Um dos grandes nomes do futebol feminino do Bahia, a goleira Yanne Lopes, de 22 anos, concedeu entrevista ao Bahia Notícias e falou sobre a carreira, os desafios no início, a chegada ao Esquadrão e os sonhos para o futuro. Responsável por atuações decisivas, como as classificações às semifinais da Copa do Brasil e às quartas de final do Campeonato Brasileiro, a atleta ressaltou o apoio que a equipe feminina recebe da diretoria tricolor.
“Acredito que o Bahia tem um diferencial muito grande nisso. Para o clube, a gente não é só mais uma, não é só por obrigação. O Bahia busca que a gente se sinta incluída de verdade”, afirmou e continuou.
“A gente [elenco feminino] não tem aquele receio de que, se as coisas não derem certo, o Bahia vai simplesmente acabar com o feminino. Hoje não existe mais esse medo, porque realmente nos sentimos parte. O clube demonstra de muitas maneiras que nós não somos o ‘feminino do Bahia’, mas sim o Esporte Clube Bahia. Não é o feminino ou o masculino: é o profissional do Bahia.”
Yanne defende pênalti nas quartas de final da Copa do Brasil. | Foto: Letícia Martins / EC Bahia
“SOU UMA ATLETA DE PANDEMIA”
Ao contar como decidiu seguir no futebol, Yanne lembrou o impacto da pandemia provocada pela Covid-19 na sua trajetória.

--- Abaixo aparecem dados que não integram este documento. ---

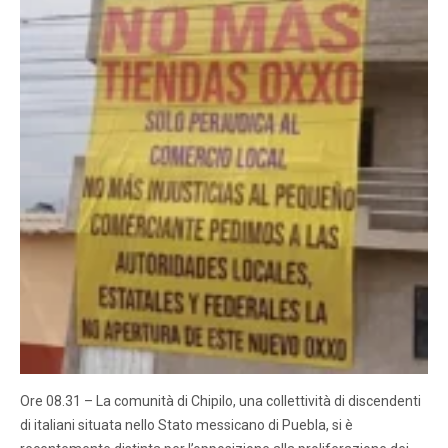
Ore 08.31 – La comunità di Chipilo, una collettività di discendenti
di italiani situata nello Stato messicano di Puebla, si è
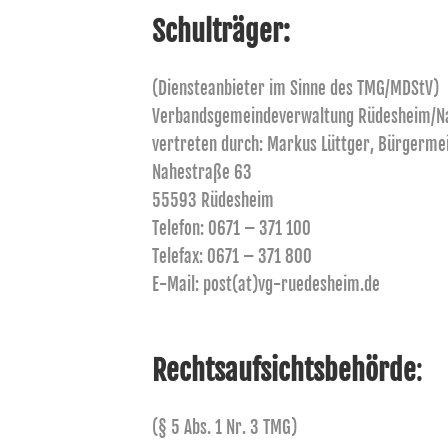
Schulträger:
(Diensteanbieter im Sinne des TMG/MDStV)
Verbandsgemeindeverwaltung Rüdesheim/N
vertreten durch: Markus Lüttger, Bürgerme
Nahestraße 63
55593 Rüdesheim
Telefon: 0671 – 371 100
Telefax: 0671 – 371 800
E-Mail: post(at)vg-ruedesheim.de
Rechtsaufsichtsbehörde
:
(§ 5 Abs. 1 Nr. 3 TMG)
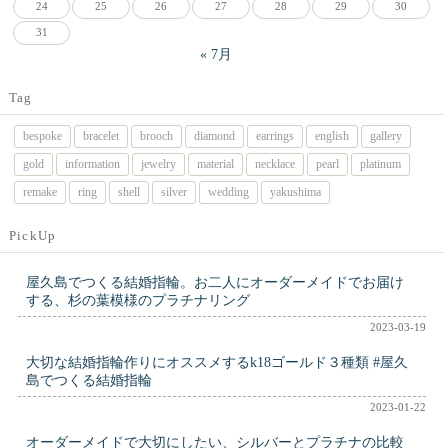
24
25
26
27
28
29
30
31
« 7月
Tag
bespoke
bracelet
brooch
diamond
earrings
english
gallery
gold
information
jewelry
material
necklace
pearl
platinum
remake
ring
shell
silver
wedding
yakushima
PickUp
屋久島でつくる結婚指輪。お二人にオーダーメイドでお届け
する、杉の葉模様のプラチナリング
2023-03-19
大切な結婚指輪作りにオススメするk18ゴールド３種類 #屋久
島でつくる結婚指輪
2023-01-22
オーダーメイドで大切にしたい、シルバーとプラチナの比較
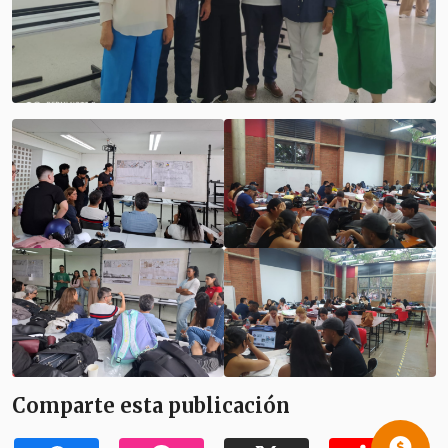
Comparte esta publicación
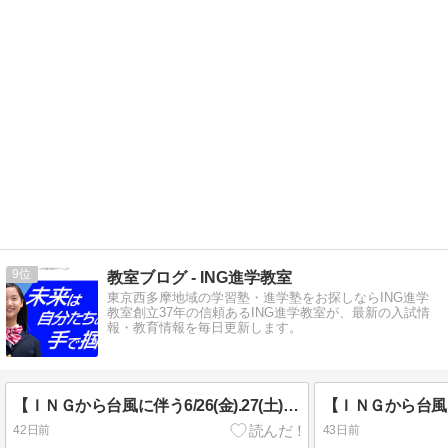
9
教室ブログ - ING進学教室
東京西多摩地域の学習塾・進学塾をお探しならING進学
教室創立37年の信頼あるING進学教室が、最新の入試情
報・教育情報を毎日更新します。
【ＩＮＧから台風に伴う6/26(金).27(土)授業のお知らせ】
42日前
43日前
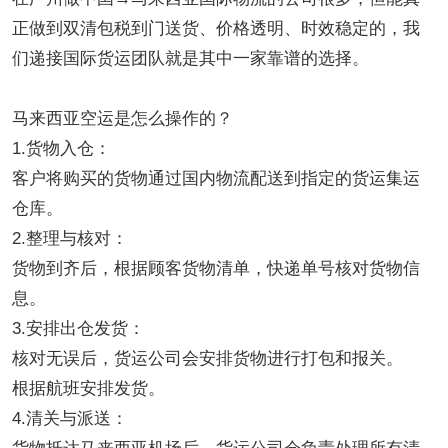
正做到双清包税到门送货、价格透明、时效稳定的，我
们递接国际货运团队就是其中一家靠谱的选择。
马来西亚空运是怎么操作的？
1.货物入仓：
客户将购买的货物通过国内物流配送到指定的货运集运
仓库。
2.整理与核对：
货物到齐后，根据顾客货物清单，快递单号核对货物信
息。
3.安排出仓发货：
核对无误后，货运公司会安排货物进行打包和报关。
根据航班安排发货。
4.清关与派送：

“Eu costumo dizer — e minha mãe até brinca comigo — que eu sou uma atleta de pandemia. Porque eu estava no meu último ano do ensino médio, foi quando se concretizou o que eu realmente queria para a minha vida. Mas, um pouco antes disso, com 16 anos, entre o segundo e o terceiro ano, eu fiz uma peneira. Fiz essa peneira como zagueira. Eu originalmente era zagueira, mas jogava futsal e gostava de atuar como ala esquerda. Então pensei: ‘Vou ficar na linha’. Fiz a peneira como zagueira, e a gente foi para uma competição. Nessa competição, fomos apenas com uma goleira. E aí eu falei: ‘Cara, eu sou doida, eu me jogo na bola’. Aí me testaram e, depois disso, nunca mais saí do gol. No início foi um pouco conturbado, porque eu estava no terceiro ano, tinha aula até às 15h e prova todo sábado. Então, não estava conseguindo acompanhar a rotina necessária para um atleta profissional, de treinos e jogos. Perdi alguns jogos por estar em prova", revelou.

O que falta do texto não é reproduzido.